None of my present herd has Brahma in them. Unfortunately, none of them have nice round rumps either. I can’t help but sigh when passing another herd and all the cows are deep-chested, wide in the shoulders with nice round rumps. That’s what beef is supposed to look like. After a summer gorging on pasture grass, one of our cows looks more like an over-grown pot-bellied pig with huge gut, pinched shoulders and bony rear.
I realize that one factor in the difference between our herd and the more desirable looking animals is quality of feed. We don’t have the money to pump a bunch of corn, alfalfa, and high protein feeds into our stock.

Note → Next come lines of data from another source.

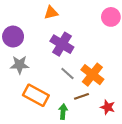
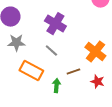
gray line: (67, 73) -> (51, 51), moved
orange cross: (92, 75) -> (95, 52), moved

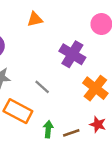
purple cross: (55, 24) -> (72, 54), moved
brown line: (73, 72) -> (71, 133), moved

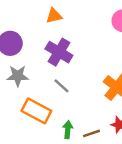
purple cross: (72, 54) -> (59, 52), moved

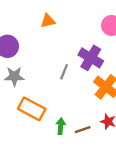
purple cross: (59, 52) -> (91, 58), moved
gray line: (61, 86) -> (64, 72), moved, turned 70

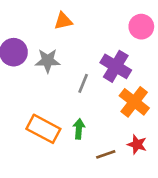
gray star: (14, 76) -> (48, 61), moved
green arrow: (61, 126) -> (79, 129), moved

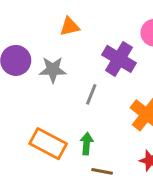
purple cross: (116, 66) -> (119, 59), moved
brown line: (106, 154) -> (102, 171), moved, turned 30

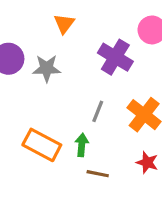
orange triangle: (70, 27) -> (64, 24), turned -40
gray line: (91, 94) -> (98, 111), moved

One year we got down to moldy hay before the pasture was ready to turn them loose. My husband was shocked when he found out from a commercial cattleman how much corn he puts in his cows at calving time.
Another factor is genetics. We haven’t had the luxury of a wide choice of bulls. Bigger operations can afford bigger, better bulls that produce bigger, beefier calves. With my herd, we’re just focused on getting calves, however we can. A 15-month old bull from a commercial producer in the Benge area would cost $1,500. We have three cows to breed. If we kept a bull like that for three years, it would cost us more than $166 per calf, so that option is impractical for a herd our size. The bulls we’ve been using have come from my father’s herd or within our own, but none have produced the really beefy build we’re looking for.
One solution is the option of artificial insemination. A tube of semen only costs about $20; we could specialize a different bull for each cow and we don’t have to feed a bull through the winter.
I was leaning heavily toward this option until an article in the July 2011 National Geographic made me reconsider. The article was on food biodiversity and how the lack of it is putting our future food supply in jeopardy. The danger of having too much of the same genetics is evident to see at home as you drive through the countryside and see fields of wheat tinted orange by stem rust. As the article pointed out, much of our production is geared toward producing a lot of food, but in the process things like disease resistance and extreme weather tolerance are sacrificed.
The old story of the Irish Potato Famine is a classic case. The article pointed out in regards to horticulture, many strains of fruits and vegetables have already gone extinct as mainstream varieties take over.
This leaves me pondering about the balance between bigger production and a bigger gene pool. If I went with artificial insemination (AI), I could get something proven to produce the kind of animals I admire in other people’s herds. But then I would be cramming into the same gene pools as others. Select Sires, one of the biggest names in AI, has a selection of 60 Angus bulls, less than 30 Simmental bulls and three Angus-Simmental cross bulls—which are the breeds I would want to go with. This same selection is offered all over the continent. The same bull I use is being used by beef producers big and small in 48 states and Canada.
That does not bode well for the argument to get more biodiversity in our food chain.
Sadly, the more diverse and rarer breeds are, well, rarer and thus more expensive. I might as well go back to looking for a commercial bull.
So, what to do? Fortunately, my herd is already, ahem, genetically diverse. Hodge-podge might be a better way of putting it. One year of AI won’t be as detrimental to the genetic identity of my stock. But repeated use can be.
Overuse of the same genetic pool is irresponsible and reckless—just ask the Irish in the late 1840s. There is a balance to be sought between bigger and more—whether it be wheat kernels or calves—and having the diversity to protect against disease and inclement conditions. While genetic engineering and controlled breeding programs are striving to be a one-size-fits-all answer, maybe once in a while, at least for us little guys, we need to break out the heirloom seeds or borrow the neighbor’s ugly cross bull, just to keep things interesting.